Fitch downgraded Sri Lanka’s sovereign credit rating to ‘CCC’, warning the country’s debt levels were set to soar past 100% of GDP and that it was increasingly at risk of default.
Sri Lanka relies on tourism and garment exports for foreign exchange reserves. It’s been hit hard by the pandemic, which has undercut consumer demand and curtailed almost all global travel this year.
The CCC rating means Fitch considers default to be “a real possibility”, according to its ratings framework, as it added to Sri Lanka’s string of downgrades this year.
“We think there are now increasing risks to Sri Lanka’s ability to meet its external debt repayments,” the firm’s analysts said in a note.
In a statement, Sri Lanka’s finance ministry called the downgrade “baseless” and “based on uncorroborated facts” saying the government had acted to contain the economic impact of the pandemic faster than many other emerging countries.

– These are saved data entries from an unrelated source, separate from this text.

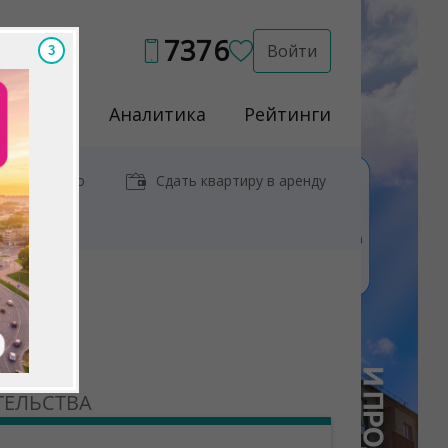
7376
Войти
2
Услуги
Аналитика
Рейтинги
иры у метро
Сдать квартиру в аренду
ТЕЛЬСТВА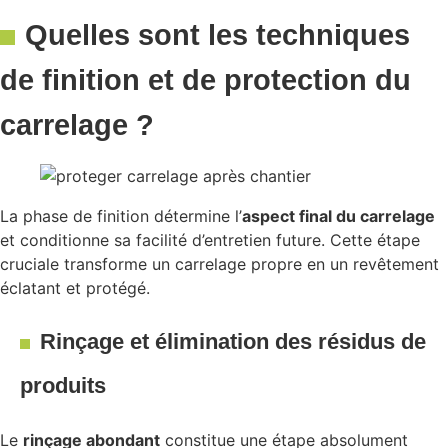
Quelles sont les techniques
de finition et de protection du
carrelage ?
La phase de finition détermine l’
aspect final du carrelage
et conditionne sa facilité d’entretien future. Cette étape
cruciale transforme un carrelage propre en un revêtement
éclatant et protégé.
Rinçage et élimination des résidus de
produits
Le
rinçage abondant
constitue une étape absolument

“We do not accept this downgrade as it fails to recognize the robust policy framework of the new government for addressing the legacy issues,” the statement said.
Sri Lanka has around $4 billion of debt repayments due annually until 2025. Its foreign exchange reserves stand at just under $6 billion leaving it little room to spare.
Last month, Finance Minister Mahinda Rajapaksa presented an ambitious budget that aimed to more than halve the fiscal deficit over the medium term. But Fitch said it expected the country’s fiscal position to worsen, not improve, over the next few years.
It expects the government’s ratio of debt to gross domestic product to increase to about 100% in 2020 from 86.8% in 2019 and to rise to around 116% in 2024. Sri Lanka’s own targets see a reduction in debt-to-GDP to 75.5% in 2025, from an estimated 95.1% in 2020.